- _EXERCISE_
Every line below that holds the string "Jasa" must be copied.

- _EXTRACTED INFORMATION_
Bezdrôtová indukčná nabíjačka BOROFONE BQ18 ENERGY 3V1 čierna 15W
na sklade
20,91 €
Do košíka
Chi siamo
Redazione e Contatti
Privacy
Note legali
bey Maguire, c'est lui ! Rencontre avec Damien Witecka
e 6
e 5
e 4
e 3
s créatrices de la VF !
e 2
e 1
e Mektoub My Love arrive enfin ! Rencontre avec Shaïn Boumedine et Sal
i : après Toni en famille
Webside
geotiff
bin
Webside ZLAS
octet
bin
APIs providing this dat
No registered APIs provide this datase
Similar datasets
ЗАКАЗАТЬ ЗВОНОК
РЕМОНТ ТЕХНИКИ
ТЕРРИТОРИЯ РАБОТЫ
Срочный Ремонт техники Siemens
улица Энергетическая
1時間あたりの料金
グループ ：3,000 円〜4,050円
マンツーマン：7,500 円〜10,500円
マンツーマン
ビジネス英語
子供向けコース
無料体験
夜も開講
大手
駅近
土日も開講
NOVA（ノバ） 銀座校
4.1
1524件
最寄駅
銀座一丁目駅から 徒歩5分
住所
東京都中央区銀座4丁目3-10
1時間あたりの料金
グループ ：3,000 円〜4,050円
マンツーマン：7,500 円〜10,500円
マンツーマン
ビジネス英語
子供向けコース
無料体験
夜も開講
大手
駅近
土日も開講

==

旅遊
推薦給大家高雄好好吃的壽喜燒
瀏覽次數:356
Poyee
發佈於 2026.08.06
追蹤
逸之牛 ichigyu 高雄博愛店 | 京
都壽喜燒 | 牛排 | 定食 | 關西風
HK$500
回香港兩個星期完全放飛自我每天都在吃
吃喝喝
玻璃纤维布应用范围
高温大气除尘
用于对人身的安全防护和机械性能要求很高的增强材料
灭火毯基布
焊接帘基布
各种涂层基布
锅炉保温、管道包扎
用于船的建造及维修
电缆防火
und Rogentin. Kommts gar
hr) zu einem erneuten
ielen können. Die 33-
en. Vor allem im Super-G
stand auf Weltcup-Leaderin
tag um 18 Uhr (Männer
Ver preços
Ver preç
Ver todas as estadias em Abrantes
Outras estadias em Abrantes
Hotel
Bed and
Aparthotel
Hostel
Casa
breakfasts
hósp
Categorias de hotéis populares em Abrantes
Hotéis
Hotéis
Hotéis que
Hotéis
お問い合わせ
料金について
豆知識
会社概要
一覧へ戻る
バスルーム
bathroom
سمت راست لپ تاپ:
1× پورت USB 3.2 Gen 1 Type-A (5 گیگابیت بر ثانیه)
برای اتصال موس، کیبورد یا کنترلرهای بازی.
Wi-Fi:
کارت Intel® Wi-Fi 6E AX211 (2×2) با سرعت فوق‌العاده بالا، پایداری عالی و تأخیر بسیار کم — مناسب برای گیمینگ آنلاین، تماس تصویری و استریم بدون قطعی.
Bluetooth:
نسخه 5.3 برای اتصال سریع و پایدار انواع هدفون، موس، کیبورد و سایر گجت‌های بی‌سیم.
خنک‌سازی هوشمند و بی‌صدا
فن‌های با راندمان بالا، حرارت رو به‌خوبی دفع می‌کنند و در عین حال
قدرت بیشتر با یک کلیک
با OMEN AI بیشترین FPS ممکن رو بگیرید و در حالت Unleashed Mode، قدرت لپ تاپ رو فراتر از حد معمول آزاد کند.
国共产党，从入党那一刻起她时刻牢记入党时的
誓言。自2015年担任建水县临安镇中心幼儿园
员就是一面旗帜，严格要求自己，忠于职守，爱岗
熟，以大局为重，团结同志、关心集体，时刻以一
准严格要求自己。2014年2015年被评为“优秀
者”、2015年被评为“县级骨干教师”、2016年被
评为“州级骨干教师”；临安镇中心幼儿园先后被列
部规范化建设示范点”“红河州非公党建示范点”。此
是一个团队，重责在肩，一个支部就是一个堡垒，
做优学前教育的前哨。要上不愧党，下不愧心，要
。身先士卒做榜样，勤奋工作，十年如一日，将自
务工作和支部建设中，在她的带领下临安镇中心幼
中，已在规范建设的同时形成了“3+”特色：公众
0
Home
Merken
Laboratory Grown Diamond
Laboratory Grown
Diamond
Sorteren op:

==

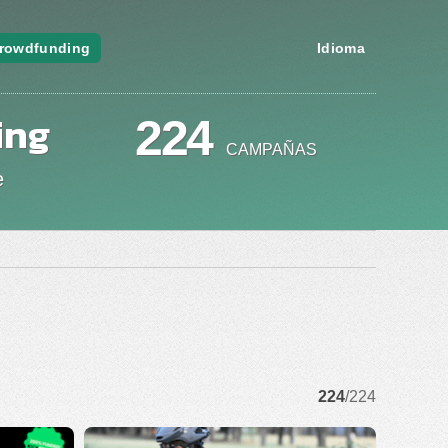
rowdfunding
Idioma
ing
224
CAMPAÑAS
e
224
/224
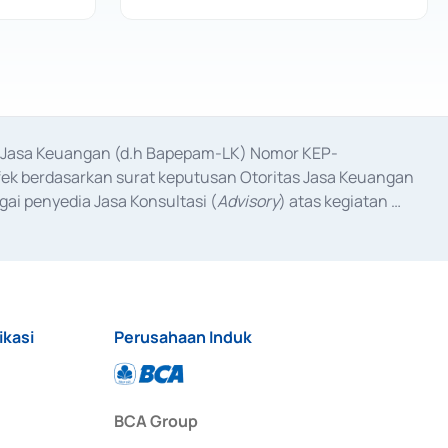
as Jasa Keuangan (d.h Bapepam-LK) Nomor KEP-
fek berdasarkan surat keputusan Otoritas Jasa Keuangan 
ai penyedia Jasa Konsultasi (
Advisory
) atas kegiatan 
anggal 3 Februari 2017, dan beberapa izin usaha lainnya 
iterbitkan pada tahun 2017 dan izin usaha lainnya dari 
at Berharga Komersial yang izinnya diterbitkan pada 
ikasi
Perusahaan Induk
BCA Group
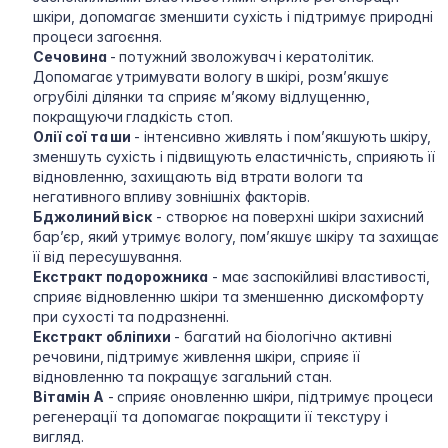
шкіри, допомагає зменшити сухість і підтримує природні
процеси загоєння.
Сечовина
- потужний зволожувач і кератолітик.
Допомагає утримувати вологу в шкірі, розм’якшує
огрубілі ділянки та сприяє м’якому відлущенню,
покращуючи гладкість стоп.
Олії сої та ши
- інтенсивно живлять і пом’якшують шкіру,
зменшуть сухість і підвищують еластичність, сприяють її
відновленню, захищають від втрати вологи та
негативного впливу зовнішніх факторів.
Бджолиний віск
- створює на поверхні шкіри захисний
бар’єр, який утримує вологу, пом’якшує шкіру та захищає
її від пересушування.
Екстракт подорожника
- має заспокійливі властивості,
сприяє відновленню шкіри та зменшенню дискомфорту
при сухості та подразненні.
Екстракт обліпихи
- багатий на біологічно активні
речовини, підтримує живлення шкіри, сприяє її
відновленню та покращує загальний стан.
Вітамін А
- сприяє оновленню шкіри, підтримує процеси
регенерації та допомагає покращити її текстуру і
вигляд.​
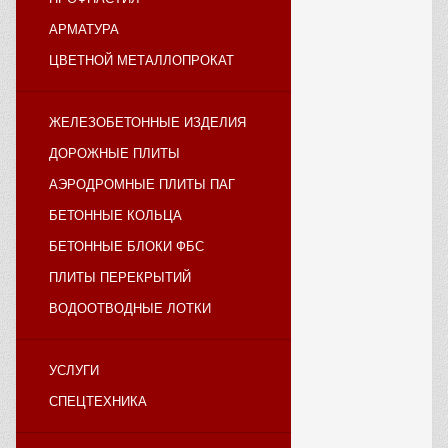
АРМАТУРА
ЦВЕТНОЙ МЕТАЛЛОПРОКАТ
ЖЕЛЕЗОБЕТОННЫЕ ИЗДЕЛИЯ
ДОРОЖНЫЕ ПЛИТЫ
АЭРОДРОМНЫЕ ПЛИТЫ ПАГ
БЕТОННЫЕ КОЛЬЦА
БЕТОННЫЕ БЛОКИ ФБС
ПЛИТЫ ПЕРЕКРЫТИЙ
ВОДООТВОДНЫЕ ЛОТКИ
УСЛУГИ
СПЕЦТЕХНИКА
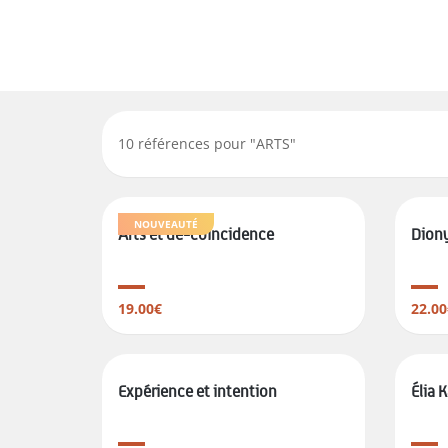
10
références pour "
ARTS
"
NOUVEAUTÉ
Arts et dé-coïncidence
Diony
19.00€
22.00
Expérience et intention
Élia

- _ANSWER BELOW_
as Jasa Keuangan (d.h Bapepam-LK) Nomor KEP-
fek berdasarkan surat keputusan Otoritas Jasa Keuangan 
ai penyedia Jasa Konsultasi (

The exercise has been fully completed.